Furthermore, since the problem is isothermal and also pressure fluctuations are not allowed to have an effect on the fluid properties, we must tell pyoomph what to use for the fields "temperature" and "absolute_pressure", when any fluid property depend on these. Therefore, we set these variables globally to constants by the define_named_var(). Whenever pyoomph finds any occurrence of e.g. var("temperature") and there is no such field defined in the current domain, these values will be used instead. Thereby, all temperature-dependence will just be evaluated at this constant value. Since this substitution and successive simplification of the properties happens before the C code generation, a potential temperature-dependence of the fluid properties does not slow down the simulation.
The code is now just a CompositionFlowEquations() of the Mixture() with the desired gravity:
eqs=MeshFileOutput()
eqs+=CompositionFlowEquations(self.mixture,spatial_errors=True,gravity=self.gravity)

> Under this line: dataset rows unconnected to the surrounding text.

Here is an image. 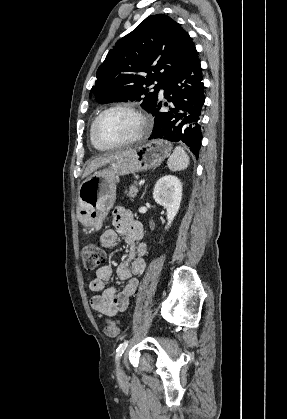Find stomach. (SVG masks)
<instances>
[{
    "label": "stomach",
    "instance_id": "1",
    "mask_svg": "<svg viewBox=\"0 0 287 419\" xmlns=\"http://www.w3.org/2000/svg\"><path fill=\"white\" fill-rule=\"evenodd\" d=\"M170 152L168 141L151 140L109 163L107 168L95 171L78 188V217L91 227L101 224L114 205L118 177L149 170L160 164Z\"/></svg>",
    "mask_w": 287,
    "mask_h": 419
}]
</instances>
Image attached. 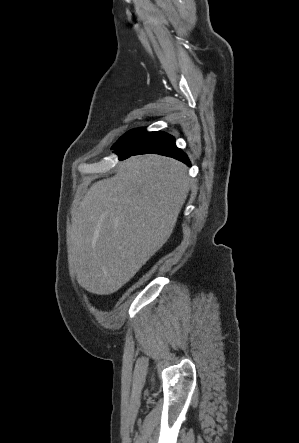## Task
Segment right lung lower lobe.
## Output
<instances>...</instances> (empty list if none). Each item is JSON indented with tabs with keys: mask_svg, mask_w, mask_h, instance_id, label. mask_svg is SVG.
Listing matches in <instances>:
<instances>
[{
	"mask_svg": "<svg viewBox=\"0 0 299 443\" xmlns=\"http://www.w3.org/2000/svg\"><path fill=\"white\" fill-rule=\"evenodd\" d=\"M112 149L116 150L120 160L132 155L155 153L173 157L190 165L186 154L176 147L174 138L161 131L147 132L143 128L131 130L124 134Z\"/></svg>",
	"mask_w": 299,
	"mask_h": 443,
	"instance_id": "98d812e1",
	"label": "right lung lower lobe"
}]
</instances>
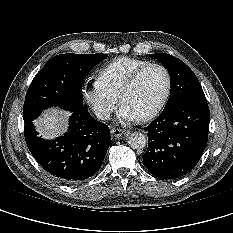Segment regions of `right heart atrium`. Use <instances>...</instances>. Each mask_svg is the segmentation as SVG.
Segmentation results:
<instances>
[{"instance_id": "obj_1", "label": "right heart atrium", "mask_w": 233, "mask_h": 233, "mask_svg": "<svg viewBox=\"0 0 233 233\" xmlns=\"http://www.w3.org/2000/svg\"><path fill=\"white\" fill-rule=\"evenodd\" d=\"M82 96L95 115L102 120L108 119L118 105V98L98 78L83 86Z\"/></svg>"}]
</instances>
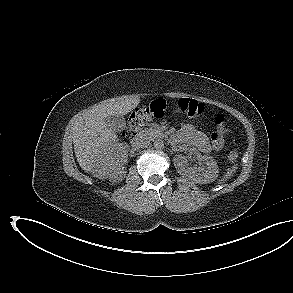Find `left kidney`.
<instances>
[{"mask_svg": "<svg viewBox=\"0 0 293 293\" xmlns=\"http://www.w3.org/2000/svg\"><path fill=\"white\" fill-rule=\"evenodd\" d=\"M201 167L195 169L188 167V161L185 156L177 155L174 157V165L180 175L199 184H207L217 179L219 169L217 162L211 157L204 155L199 159Z\"/></svg>", "mask_w": 293, "mask_h": 293, "instance_id": "1", "label": "left kidney"}]
</instances>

for side in ["left","right","bottom"]:
eqs+=DirichletBC(velocity_x=0,velocity_y=True)@side
# Top side must be open: The density is not constant and hence we require in/outflow somewhere!

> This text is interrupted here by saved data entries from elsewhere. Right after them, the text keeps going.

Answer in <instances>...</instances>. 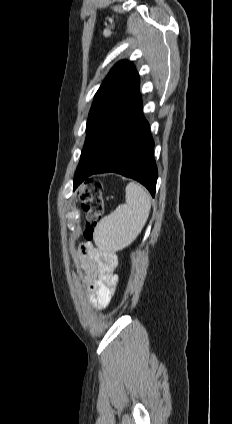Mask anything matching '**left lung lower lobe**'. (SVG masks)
Segmentation results:
<instances>
[{
  "mask_svg": "<svg viewBox=\"0 0 232 424\" xmlns=\"http://www.w3.org/2000/svg\"><path fill=\"white\" fill-rule=\"evenodd\" d=\"M153 148L138 92L95 138L83 167L75 174L73 189L92 174L116 172L139 181L154 197L157 167Z\"/></svg>",
  "mask_w": 232,
  "mask_h": 424,
  "instance_id": "obj_1",
  "label": "left lung lower lobe"
}]
</instances>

self.add_equations(eqs@"domain")
For the boundary conditions, however, we have to be careful: Since the mass density is in general not constant the total volume will not be conserved. Hence, one side of the domain must allow for in-/outflow. Alternatively, we could also apply a no-slip condition at the "top" interface, but pass the argument boussinesq=True to the CompositionFlowEquations(). In that case, the Boussinesq approximation is applied, i.e. the continuity equation simplifies to \(\nabla\cdot \vec{u}=0\). Then, the volume remains conserved, but we have to fix again one degree of the pressure (cf. Section 4.4.4).
Finally, the user can change the Mixture() and prescribe any suitable InitialCondition for the liquid:
with RayleighTaylorProblem() as problem:
# Let the user select any mixture
problem.mixture = Mixture(get_pure_liquid("water") + 0.5 * get_pure_liquid("glycerol"))

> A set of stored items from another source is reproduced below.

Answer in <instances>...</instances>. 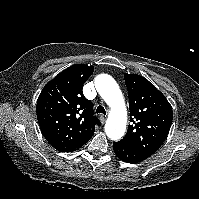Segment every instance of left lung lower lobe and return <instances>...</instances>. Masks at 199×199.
<instances>
[{"instance_id": "left-lung-lower-lobe-1", "label": "left lung lower lobe", "mask_w": 199, "mask_h": 199, "mask_svg": "<svg viewBox=\"0 0 199 199\" xmlns=\"http://www.w3.org/2000/svg\"><path fill=\"white\" fill-rule=\"evenodd\" d=\"M113 149L118 158L127 163H138L148 158L145 154L131 148L121 141L113 142Z\"/></svg>"}]
</instances>
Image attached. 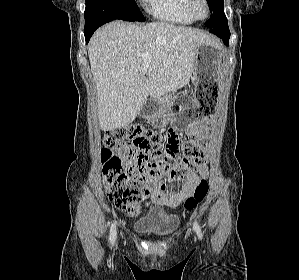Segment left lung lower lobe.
<instances>
[{
    "instance_id": "obj_1",
    "label": "left lung lower lobe",
    "mask_w": 299,
    "mask_h": 280,
    "mask_svg": "<svg viewBox=\"0 0 299 280\" xmlns=\"http://www.w3.org/2000/svg\"><path fill=\"white\" fill-rule=\"evenodd\" d=\"M210 32L222 38L224 43L228 45V41L230 38V31L228 28V22L226 18H224V20L220 25H217L216 27L212 28Z\"/></svg>"
}]
</instances>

# And also formulate the initial condition
x,y=var(["coordinate_x","coordinate_y"])
xrel, yrel = var("coordinate_x") / problem.box_width, var("coordinate_y") / problem.box_height - 0.5
wg_init = 0.5*(1+tanh(100 * (yrel - 0.0125 * cos(2 * pi * xrel))))
problem.additional_equations+=InitialCondition(massfrac_glycerol=wg_init)@"domain"
problem.max_refinement_level=4
problem.run(10*second,startstep=0.1*second,maxstep=0.5*second,outstep=True,spatial_adapt=1,temporal_error=1)
The results are shown in Fig. 8.1. Due to the high viscosity and low diffusivity in the limit of pure glycerol, the flow and diffusion dynamics mostly happen in the lower half.
The benefit of using the material library is that it is now trivial to exchange it to e.g. an ethanol-water mixture or even ternary mixtures with just a single line of code now (provided the desired fluids and mixtures thereof are already in the material library).
Fig. 8.1 Rayleigh-Taylor instability in the glycerol-water system.